» **What you should do**: Return all lines of the listing below that carry the word "resultado".

» **Extracted records**:

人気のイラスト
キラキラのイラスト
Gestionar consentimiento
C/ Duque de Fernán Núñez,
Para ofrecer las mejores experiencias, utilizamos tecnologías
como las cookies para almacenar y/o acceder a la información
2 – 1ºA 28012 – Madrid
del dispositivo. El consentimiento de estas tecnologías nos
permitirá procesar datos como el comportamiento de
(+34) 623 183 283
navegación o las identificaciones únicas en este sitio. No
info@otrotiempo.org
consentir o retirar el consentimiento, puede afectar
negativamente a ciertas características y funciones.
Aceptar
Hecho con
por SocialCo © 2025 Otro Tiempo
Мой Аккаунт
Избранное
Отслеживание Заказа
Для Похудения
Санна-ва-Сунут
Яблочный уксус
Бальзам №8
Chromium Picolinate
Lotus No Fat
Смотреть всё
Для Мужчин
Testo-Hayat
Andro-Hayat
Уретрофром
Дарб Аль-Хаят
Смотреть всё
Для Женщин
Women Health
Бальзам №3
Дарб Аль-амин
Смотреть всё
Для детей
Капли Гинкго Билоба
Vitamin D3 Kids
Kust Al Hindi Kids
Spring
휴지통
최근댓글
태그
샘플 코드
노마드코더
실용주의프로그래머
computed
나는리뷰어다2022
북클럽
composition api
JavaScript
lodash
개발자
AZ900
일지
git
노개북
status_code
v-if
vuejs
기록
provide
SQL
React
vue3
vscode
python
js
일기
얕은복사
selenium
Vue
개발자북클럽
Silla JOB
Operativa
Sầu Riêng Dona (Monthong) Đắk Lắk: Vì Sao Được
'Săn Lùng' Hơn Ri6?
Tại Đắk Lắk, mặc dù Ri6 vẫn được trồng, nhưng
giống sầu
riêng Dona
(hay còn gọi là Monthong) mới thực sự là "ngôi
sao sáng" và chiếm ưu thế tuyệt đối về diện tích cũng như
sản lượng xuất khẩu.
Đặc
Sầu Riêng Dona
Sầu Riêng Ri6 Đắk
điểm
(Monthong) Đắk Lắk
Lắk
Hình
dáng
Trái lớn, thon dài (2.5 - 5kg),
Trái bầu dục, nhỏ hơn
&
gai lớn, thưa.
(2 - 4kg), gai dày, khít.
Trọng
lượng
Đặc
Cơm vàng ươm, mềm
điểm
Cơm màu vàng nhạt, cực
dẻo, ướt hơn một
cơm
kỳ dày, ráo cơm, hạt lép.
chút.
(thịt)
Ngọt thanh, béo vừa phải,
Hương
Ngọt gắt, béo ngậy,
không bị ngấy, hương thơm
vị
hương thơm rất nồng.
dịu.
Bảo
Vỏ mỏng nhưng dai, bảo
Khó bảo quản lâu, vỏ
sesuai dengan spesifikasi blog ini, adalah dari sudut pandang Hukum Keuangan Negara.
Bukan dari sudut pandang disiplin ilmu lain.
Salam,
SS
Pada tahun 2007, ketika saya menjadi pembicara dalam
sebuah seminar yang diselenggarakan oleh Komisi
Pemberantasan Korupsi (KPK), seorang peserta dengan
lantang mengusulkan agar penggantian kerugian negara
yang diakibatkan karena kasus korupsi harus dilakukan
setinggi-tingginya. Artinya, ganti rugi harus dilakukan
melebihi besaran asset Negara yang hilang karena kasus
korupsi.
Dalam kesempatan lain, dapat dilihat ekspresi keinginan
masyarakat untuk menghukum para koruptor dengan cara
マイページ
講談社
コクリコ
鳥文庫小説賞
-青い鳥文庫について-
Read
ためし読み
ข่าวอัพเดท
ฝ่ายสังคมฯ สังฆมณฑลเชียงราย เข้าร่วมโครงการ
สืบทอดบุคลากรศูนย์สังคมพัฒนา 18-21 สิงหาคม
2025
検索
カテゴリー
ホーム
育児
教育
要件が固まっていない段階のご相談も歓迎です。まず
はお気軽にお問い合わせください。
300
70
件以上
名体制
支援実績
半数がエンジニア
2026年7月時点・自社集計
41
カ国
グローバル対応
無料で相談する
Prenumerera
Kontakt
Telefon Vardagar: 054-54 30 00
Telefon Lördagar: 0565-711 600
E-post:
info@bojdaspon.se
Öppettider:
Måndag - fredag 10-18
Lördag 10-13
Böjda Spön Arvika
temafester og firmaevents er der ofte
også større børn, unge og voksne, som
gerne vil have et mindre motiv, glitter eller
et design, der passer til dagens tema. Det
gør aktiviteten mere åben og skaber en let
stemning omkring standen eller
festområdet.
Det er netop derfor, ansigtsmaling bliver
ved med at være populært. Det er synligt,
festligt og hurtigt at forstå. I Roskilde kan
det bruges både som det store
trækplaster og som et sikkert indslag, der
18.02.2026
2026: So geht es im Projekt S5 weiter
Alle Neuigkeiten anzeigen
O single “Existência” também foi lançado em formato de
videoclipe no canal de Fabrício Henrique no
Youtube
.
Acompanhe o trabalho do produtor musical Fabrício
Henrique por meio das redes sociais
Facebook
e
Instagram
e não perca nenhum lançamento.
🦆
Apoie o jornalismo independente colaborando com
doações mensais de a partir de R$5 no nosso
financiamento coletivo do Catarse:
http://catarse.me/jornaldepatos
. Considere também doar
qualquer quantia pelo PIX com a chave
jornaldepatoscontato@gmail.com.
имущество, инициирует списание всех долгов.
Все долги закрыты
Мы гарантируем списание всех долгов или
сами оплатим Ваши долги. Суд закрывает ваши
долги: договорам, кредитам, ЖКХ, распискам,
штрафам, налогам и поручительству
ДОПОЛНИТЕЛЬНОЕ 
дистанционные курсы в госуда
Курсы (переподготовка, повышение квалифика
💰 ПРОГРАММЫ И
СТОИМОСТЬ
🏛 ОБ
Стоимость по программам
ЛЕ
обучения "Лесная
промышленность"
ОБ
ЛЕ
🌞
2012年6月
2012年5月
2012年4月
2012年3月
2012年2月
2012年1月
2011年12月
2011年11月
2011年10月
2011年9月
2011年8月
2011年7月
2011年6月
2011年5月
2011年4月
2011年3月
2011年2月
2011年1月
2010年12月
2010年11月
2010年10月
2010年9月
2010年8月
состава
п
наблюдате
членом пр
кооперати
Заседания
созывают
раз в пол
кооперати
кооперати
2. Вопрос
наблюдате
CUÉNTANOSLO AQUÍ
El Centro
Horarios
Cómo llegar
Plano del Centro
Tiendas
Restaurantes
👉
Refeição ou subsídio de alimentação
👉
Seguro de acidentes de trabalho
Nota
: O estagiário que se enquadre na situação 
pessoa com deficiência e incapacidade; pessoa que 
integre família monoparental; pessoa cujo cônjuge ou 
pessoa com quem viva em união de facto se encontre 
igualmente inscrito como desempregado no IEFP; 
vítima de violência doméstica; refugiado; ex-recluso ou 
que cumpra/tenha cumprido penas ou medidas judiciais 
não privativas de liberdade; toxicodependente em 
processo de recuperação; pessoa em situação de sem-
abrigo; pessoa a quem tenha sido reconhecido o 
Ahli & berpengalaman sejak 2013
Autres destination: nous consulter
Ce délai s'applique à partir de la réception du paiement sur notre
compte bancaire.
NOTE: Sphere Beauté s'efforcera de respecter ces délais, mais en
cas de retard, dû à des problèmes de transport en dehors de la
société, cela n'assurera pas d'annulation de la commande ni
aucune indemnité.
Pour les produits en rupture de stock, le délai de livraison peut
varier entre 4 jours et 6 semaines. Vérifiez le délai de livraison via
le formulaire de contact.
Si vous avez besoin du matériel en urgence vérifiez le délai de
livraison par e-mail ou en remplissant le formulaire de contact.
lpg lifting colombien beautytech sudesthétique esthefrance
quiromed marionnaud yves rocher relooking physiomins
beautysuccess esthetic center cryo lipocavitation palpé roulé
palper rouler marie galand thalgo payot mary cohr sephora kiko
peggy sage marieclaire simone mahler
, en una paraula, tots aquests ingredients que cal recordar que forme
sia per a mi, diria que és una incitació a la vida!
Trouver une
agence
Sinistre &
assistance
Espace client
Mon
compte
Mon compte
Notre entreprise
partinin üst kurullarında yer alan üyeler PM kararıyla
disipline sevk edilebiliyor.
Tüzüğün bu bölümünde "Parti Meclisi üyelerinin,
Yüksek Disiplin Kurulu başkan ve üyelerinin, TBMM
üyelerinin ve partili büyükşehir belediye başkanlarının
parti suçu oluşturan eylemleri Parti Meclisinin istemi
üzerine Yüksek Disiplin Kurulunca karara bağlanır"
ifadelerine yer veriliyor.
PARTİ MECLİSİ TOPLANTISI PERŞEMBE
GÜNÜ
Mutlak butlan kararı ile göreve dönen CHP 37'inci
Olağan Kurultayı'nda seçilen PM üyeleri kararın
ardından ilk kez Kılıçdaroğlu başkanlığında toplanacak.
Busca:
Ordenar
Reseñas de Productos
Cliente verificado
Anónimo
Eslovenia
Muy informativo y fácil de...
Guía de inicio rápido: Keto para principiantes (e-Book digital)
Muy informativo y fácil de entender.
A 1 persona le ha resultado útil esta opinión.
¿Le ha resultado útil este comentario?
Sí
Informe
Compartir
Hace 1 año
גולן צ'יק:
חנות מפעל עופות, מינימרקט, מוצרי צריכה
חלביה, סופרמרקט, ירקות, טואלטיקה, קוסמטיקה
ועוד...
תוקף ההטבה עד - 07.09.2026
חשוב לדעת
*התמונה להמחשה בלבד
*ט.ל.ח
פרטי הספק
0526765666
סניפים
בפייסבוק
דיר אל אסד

» **Answer to this exercise**:
A 1 persona le ha resultado útil esta opinión.
¿Le ha resultado útil este comentario?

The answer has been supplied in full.